Через минуту уважительного молчания окружающие заговорили, раздались жидкие аплодисменты. Поэт, оскорбленный скромным эффектом, произведенным его творением, насупился и устремился к столику, на котором стояли графины, бокалы и бутылки из винных погребов братьев Елисеевых.
— На самом деле, — проговорил человек с лестницы, давеча пикировавшийся с Колей (он зашел в квартиру сразу вслед за ними), — сталкиваясь с разными кругами богемы, талантливых и тонких людей встречаешь больше всего среди ее подонков. Вы это вскоре поймете. Но вот и сама, смотрите, внимайте…
И странный гость в благоговении замолчал. Дальше перед глазами ошеломленного Грушевского развернулось представление, увидеть которое он не рассчитывал ни на этом свете, ни на том. В полной темноте (одновременно погасили все свечи и прикрутили фитили газовых ламп) послышался нежный перезвон колокольчиков. Серебряный звон постепенно нарастал, прибавили свет. В сумерках темные тени сгустились в необыкновенную тонкую и гибкую фигуру почти полностью обнаженной Афины Аполлоновны. Создавалось ощущение, будто из темных углов, из-за тяжелого бархата портьер, сразу отовсюду материализовалась тень не живого человека, но какого-то потустороннего существа. Серебристым призрак казался не только потому, что каждое движение сопровождалось звоном колокольчиков и браслетов на руках и ногах. Призрак был окутан блестками, словно туманом, словно серебряными струями дождя с вкраплениями алмазного, почти нестерпимого в этом освещении блеска. Перезвон складывался во вполне отчетливую, но незнакомую, будто из чужого мира, песню. И вот уже к серебряной песне присоединился хриплый, какой-то замогильный, с инфернальным оттенком, голос Афины, которая читала известные всем стихи. Глаза Афины темными агатами сияли на бледном лице, прикрытом чадрой из прозрачной вуали. Из-за того что не было видно, как шевелятся ее невыносимо красные губы, как открывается ее большой рот, становилось даже жутко, голос звучал как бы отовсюду разом.
Это закончилось быстро, хотя и продолжалось, по ощущениям изнемогшего от какого-то непонятного удушья и стеснения в груди Грушевского, целую вечность. Но вот после особенно надрывного вскрика, похожего на стон раненого животного, она замерла, резко включили весь свет и гости… не увидели ничего. При свете чудесным образом фигура женщины исчезла, словно она и впрямь была не человеком из плоти и крови, а бесплотной невесомой тенью. Это было тем удивительней, что никто при этом не услышал ни единого предательского позвякивания браслетов и колокольчиков.
— О, я вижу своего товарища, Володю Перельцвейга, — буднично заговорил Коля, вызволяя Максима Максимовича из омута полуобморочного состояния. — Я оставлю вас, мне надо с ним договориться о спектакле по моей пьесе…
Грушевский на деревянных ногах кое-как добрел до заветного столика, от которого так и не отходил Василиск Гнедов.

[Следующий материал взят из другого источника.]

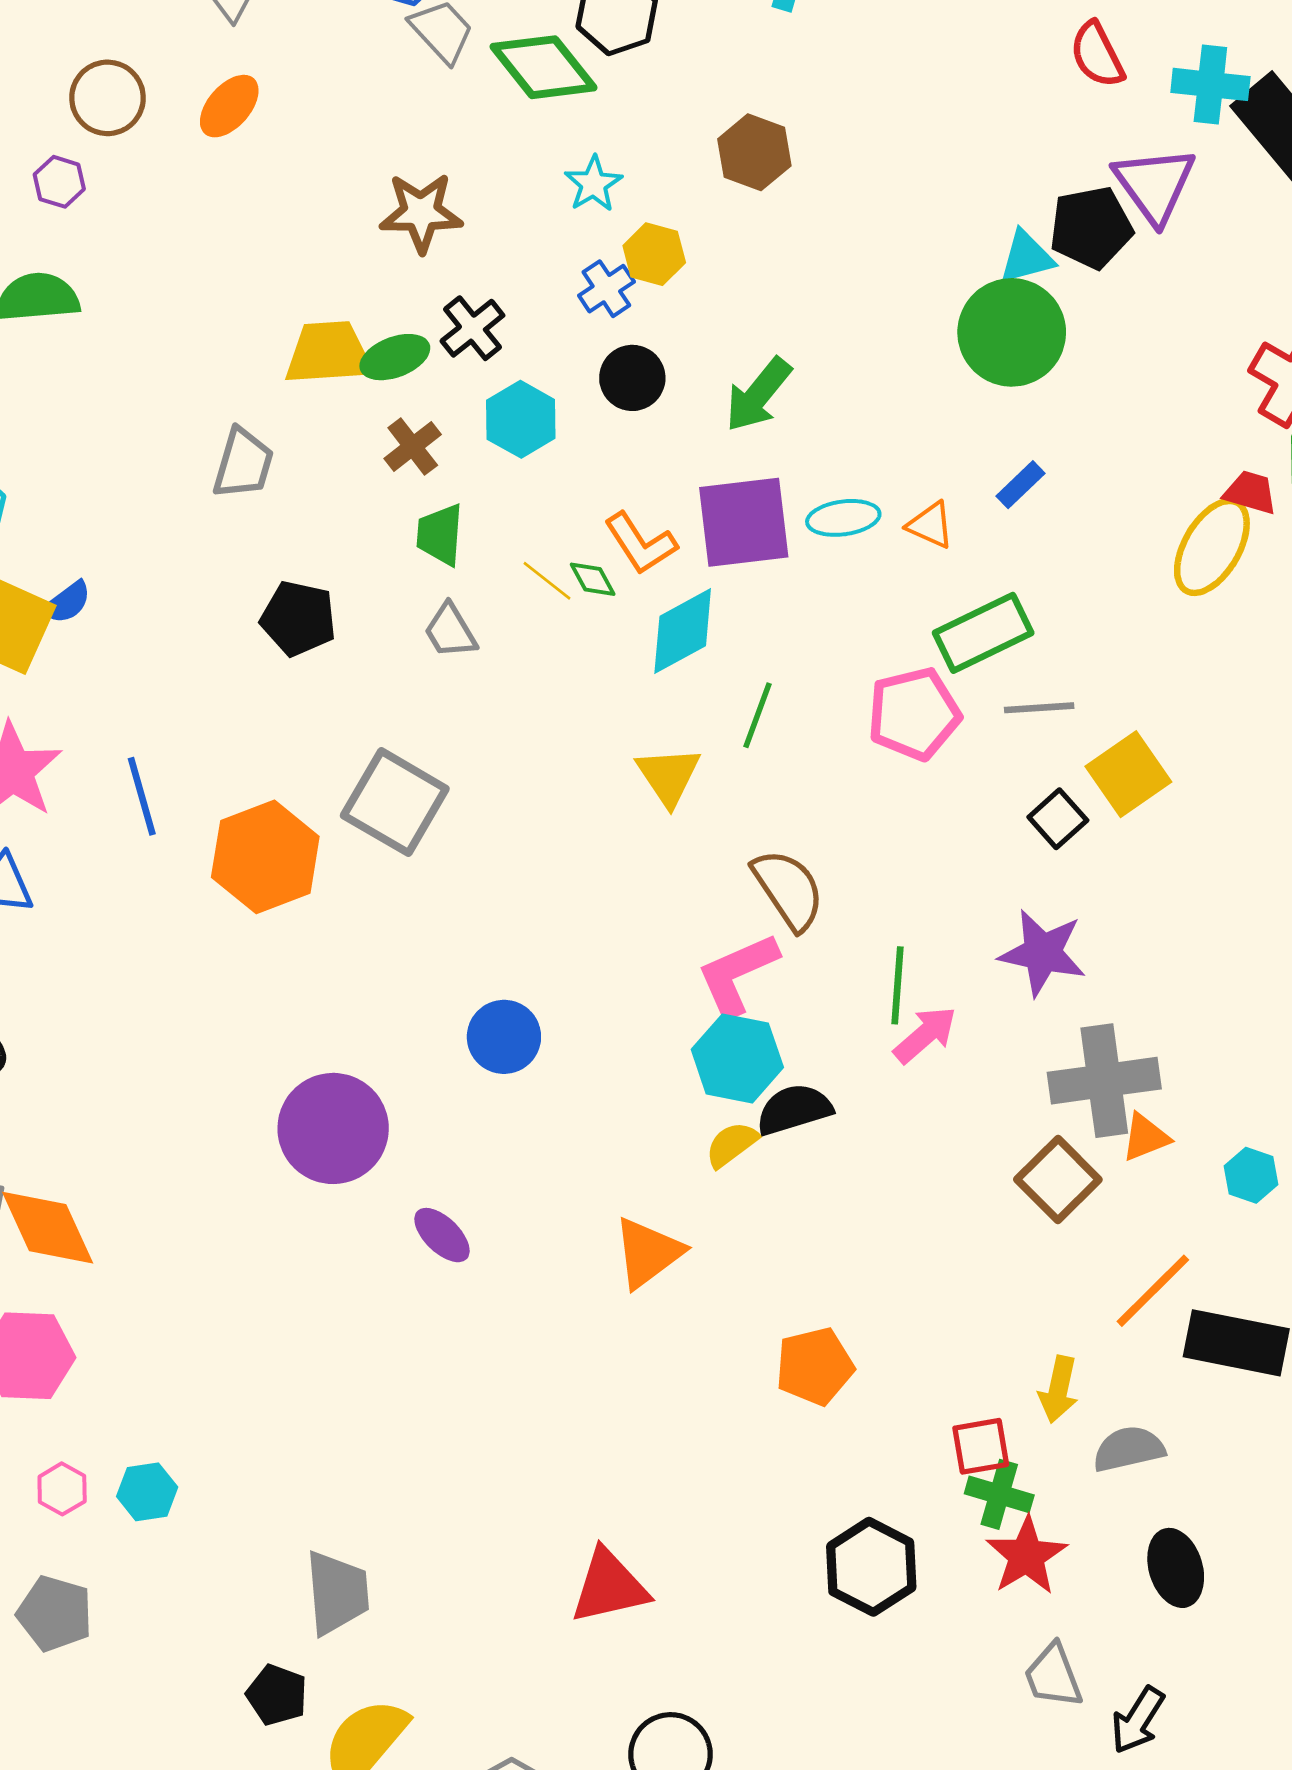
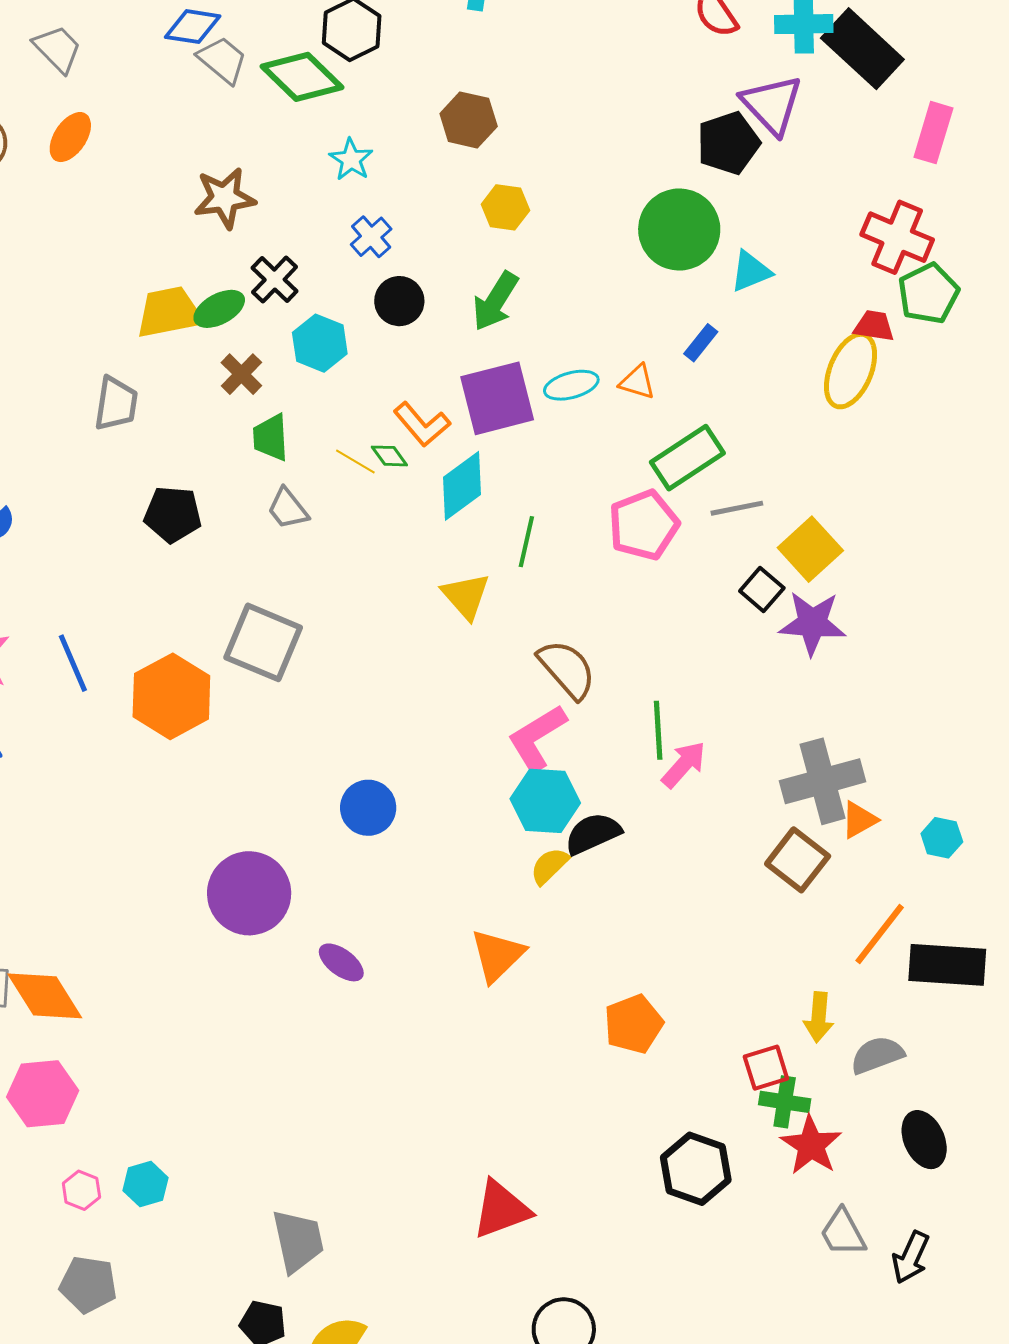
yellow hexagon: (654, 254) -> (505, 207), moved
cyan triangle: (1027, 257) -> (751, 271), moved
purple star: (1043, 953) -> (812, 623), moved

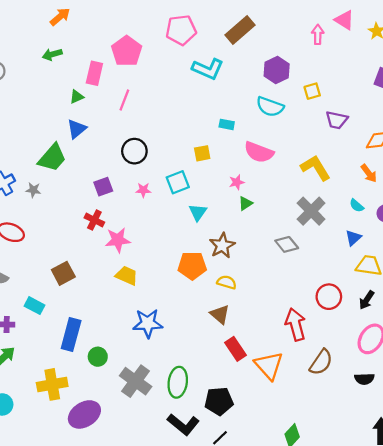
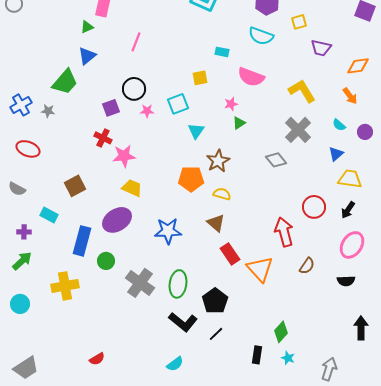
pink line: (124, 100) -> (136, 42), moved
black circle: (134, 151) -> (134, 89), moved
blue star: (148, 323) -> (168, 231), moved
brown semicircle: (321, 362) -> (307, 266), size x0.7
black pentagon: (219, 401) -> (215, 301), turned -30
purple ellipse: (84, 414) -> (117, 220), moved

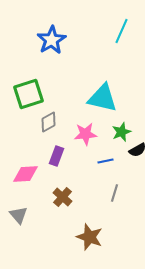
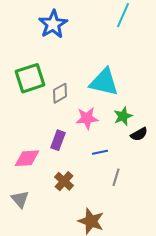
gray diamond: (48, 122) -> (60, 93), moved
blue line: (106, 161) -> (100, 152), moved

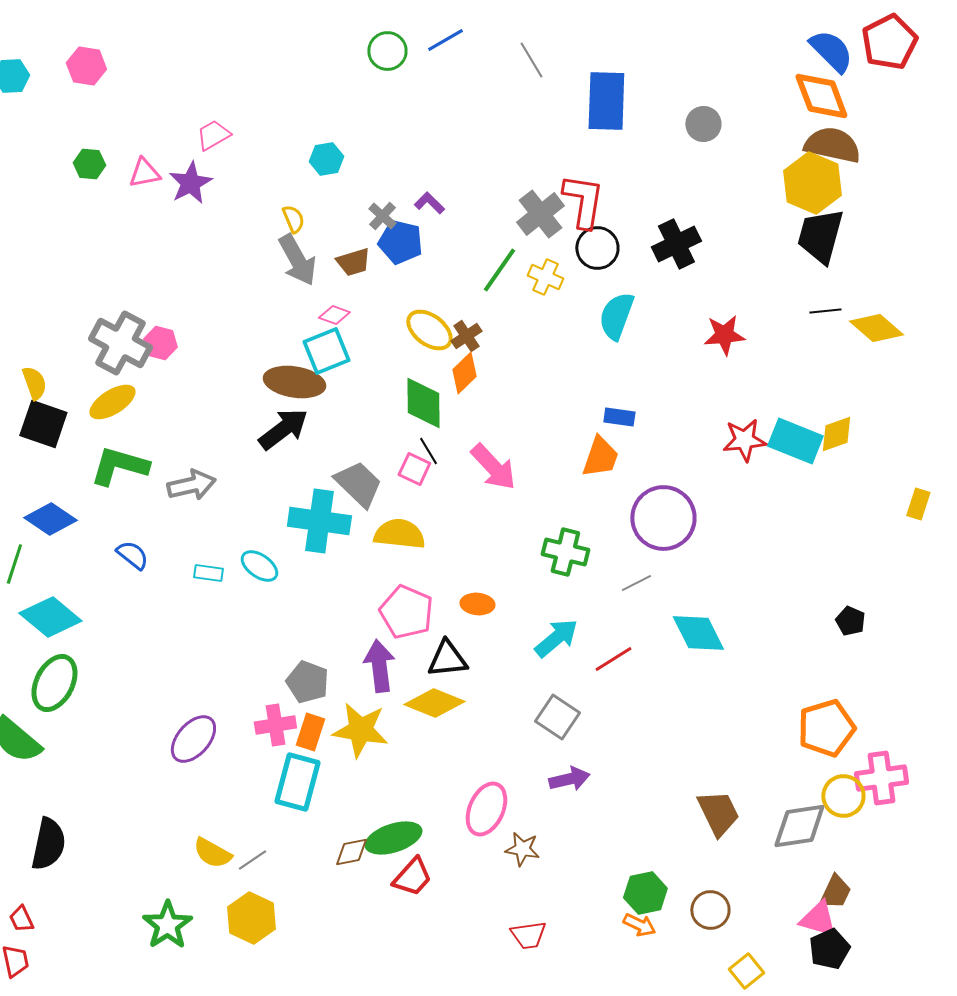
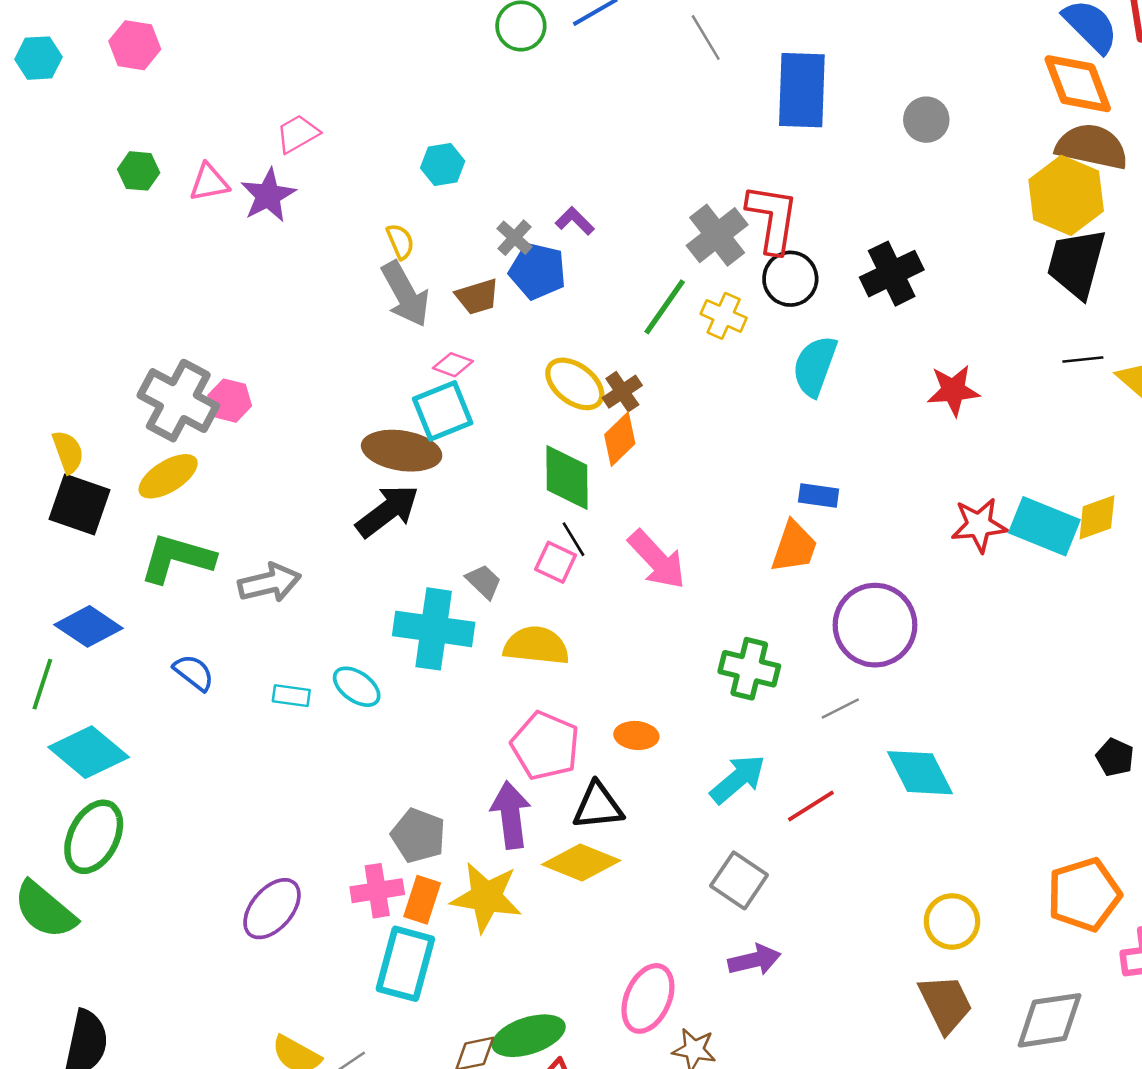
gray trapezoid: (358, 484) -> (484, 581), size x0.6
yellow circle: (843, 796) -> (952, 921), moved

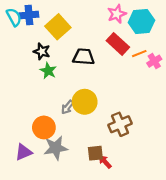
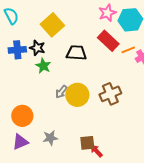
blue cross: (29, 15) -> (17, 50), moved
gray arrow: (67, 107) -> (61, 92), moved
brown cross: (120, 124) -> (110, 94), moved
orange circle: (44, 127) -> (22, 116), moved
gray star: (56, 148) -> (50, 138), size x0.7

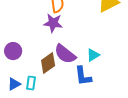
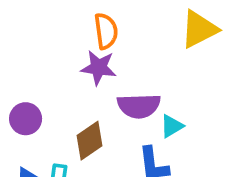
purple semicircle: (65, 54) -> (139, 106), moved, turned -40

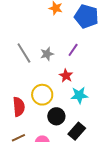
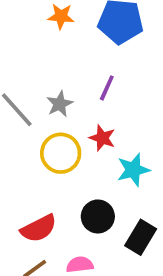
yellow circle: (42, 95) -> (61, 153), moved
red semicircle: (19, 107) -> (39, 228), moved, turned 78

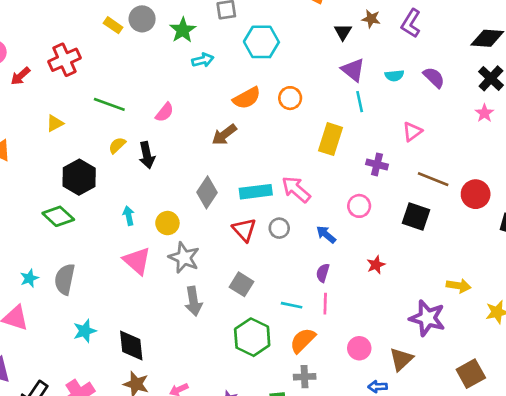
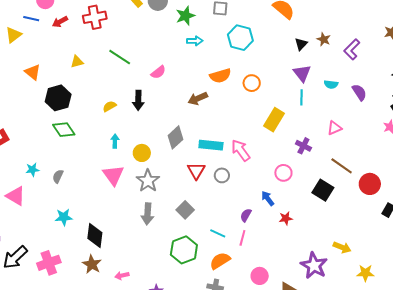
yellow semicircle: (117, 145) -> (109, 106), moved
black hexagon: (79, 177) -> (58, 98), moved
blue arrow: (326, 234) -> (268, 198), moved
gray semicircle: (65, 279) -> (58, 176), size x0.6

Поэт, оценив прискорбное состояние Грушевского, кивнул и плеснул в бокал из нескольких графинов, бросил туда лимон, лед и подал в дрожавшие руки Максима Максимовича.
— Пойдемте, — нашел едва опомнившегося Грушевского Тюрк. — Она пока танцевала, положила мне в карман записку, где ее найти.
— Вы ведь стояли подле меня, — поперхнулся Грушевский остатками огненного коктейля Гнедова. — Как она могла сделать это незаметно?!
— Почерк человека, который может воспользоваться ядом из тайника в кинжале, — не сочтя нужным ответить, проговорил Тюрк.
Глава 22
— Вы пришли… хотя и не один, — лениво-разочарованно просипела Афина Аполлоновна, когда в комнату, указанную в записке, вошли наши компаньоны.